Use CRC32C instead of multiplication hashes by danlark1 · Pull Request #4605 · facebook/zstd

danlark1 · 2026-03-04T10:15:25Z

At Google we found around 3-5% of performance uplift for different kind of tests, mostly nicely compressed data. The improvement is mostly uniform across levels, x86-64 and aarch64 platforms with no change in compression ratios (variance is around 0.08%).

We decided to implement a slower crc32c version for other platforms. Let us know if you want to leave multiplication hashes but this will lead to slightly different outputs across platforms. We decided to prioritize stability rather than speed but we don't have an opinion on this. This patch directly can be detrimental to 32bit platforms as well as RISC-V 64 bits.

One test suddenly started not to have an error, please take a look :)

At Google we found around 3-5% of performance uplift for different kind of tests. The improvement is mostly uniform across levels, x86-64 and aarch64 platforms with no change in compression ratios (variance is around 0.08%). We decided to implement a slower crc32c version for other platforms. Let us know if you want to leave multiplication hashes. We wanted to prioritize stability rather than speed but this patch can be detrimental to 32bit platforms as well as RISC-V.

tests/zstreamtest.c

lib/compress/zstd_compress_internal.h

terrelln · 2026-03-04T18:31:58Z

Let us know if you want to leave multiplication hashes but this will lead to slightly different outputs across platforms

We definitely need to produce deterministic output regardless of the platform. This is a strong requirement for Zstd that is relied upon in many places (e.g. build systems). So the big question for whether to merge this is: Do we have HW support on enough platforms that the large slowdown on platforms without it is okay?
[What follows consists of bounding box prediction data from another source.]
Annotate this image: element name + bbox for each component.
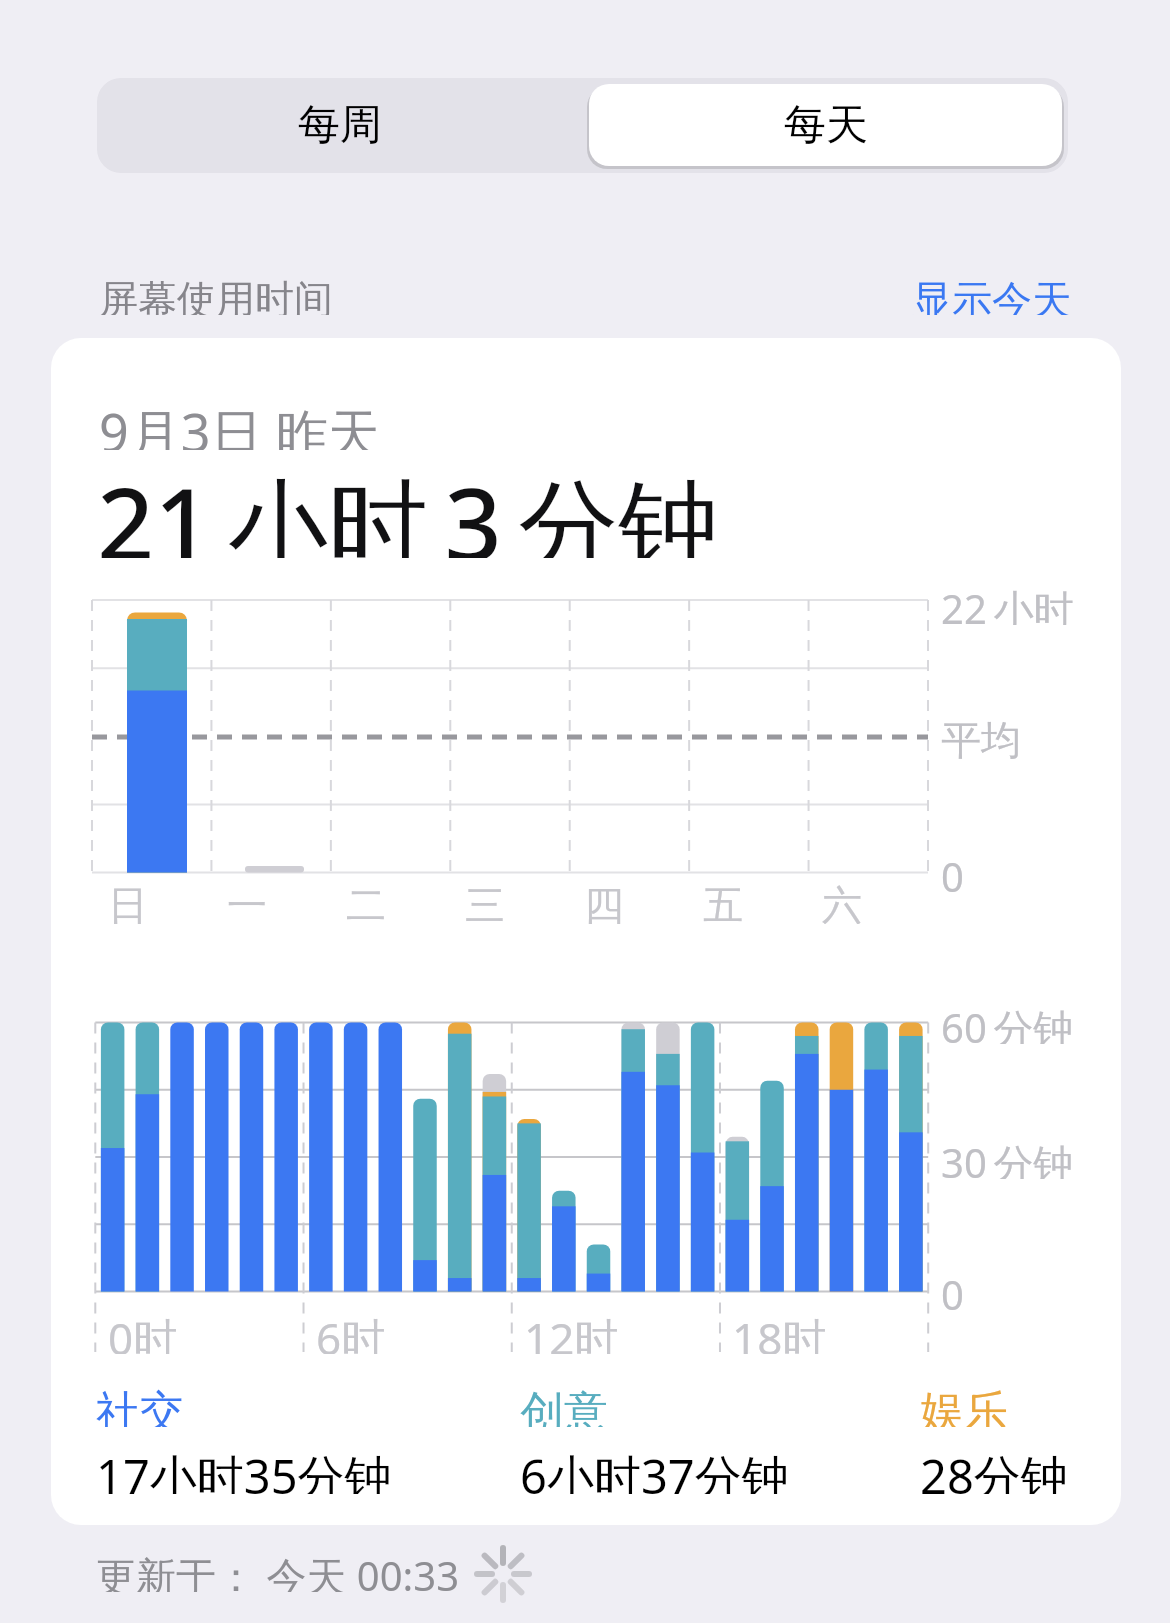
staticText: 18时	[732, 1308, 827, 1354]
staticText: 28分钟	[920, 1444, 1068, 1494]
staticText: 平均	[941, 715, 1021, 759]
staticText: 娱乐	[920, 1385, 1008, 1427]
staticText: 9月3日 昨天	[99, 396, 381, 450]
staticText: 0时	[108, 1308, 178, 1354]
staticText: 30 分钟	[941, 1135, 1074, 1179]
staticText: 二	[346, 880, 386, 924]
button[interactable]	[589, 84, 1062, 166]
staticText: 每周	[298, 99, 382, 152]
button[interactable]	[97, 78, 583, 173]
staticText: 0	[941, 849, 964, 893]
staticText: 创意	[520, 1385, 608, 1427]
button[interactable]: 显示今天	[672, 275, 1072, 315]
staticText: 四	[584, 880, 624, 924]
staticText: 12时	[524, 1308, 619, 1354]
staticText: 6小时37分钟	[520, 1444, 789, 1494]
staticText: 屏幕使用时间	[99, 275, 333, 315]
staticText: 显示今天	[912, 275, 1072, 315]
staticText: 0	[941, 1267, 964, 1311]
staticText: 日	[108, 880, 148, 924]
staticText: 60 分钟	[941, 1000, 1074, 1044]
staticText: 22 小时	[941, 581, 1074, 625]
staticText: 21 小时 3 分钟	[97, 454, 719, 558]
staticText: 六	[822, 880, 862, 924]
staticText: 社交	[96, 1385, 184, 1427]
staticText: 三	[465, 880, 505, 924]
staticText: 更新于： 今天 00:33	[96, 1548, 460, 1592]
staticText: 每天	[784, 99, 868, 152]
staticText: 6时	[316, 1308, 386, 1354]
staticText: 五	[703, 880, 743, 924]
staticText: 17小时35分钟	[96, 1444, 392, 1494]
staticText: 一	[227, 880, 267, 924]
What is the slowdown when the SW CRC32C has to be used?

One test suddenly started not to have an error, please take a look :)

Looks like the determinism test is failing, because there we check in a hash of the compressed file and validate it matches the hash. We just need to update the stored value with:

cd tests/cli-tests/
./run.py --set-exact-output

lib/compress/zstd_compress_internal.h

terrelln · 2026-03-04T18:52:08Z

It looks like zstd_fast.c and zstd_double_fast.c are broken when using a dictionary. I haven't determined why yet. This is what is causing dictionary the test not to fail.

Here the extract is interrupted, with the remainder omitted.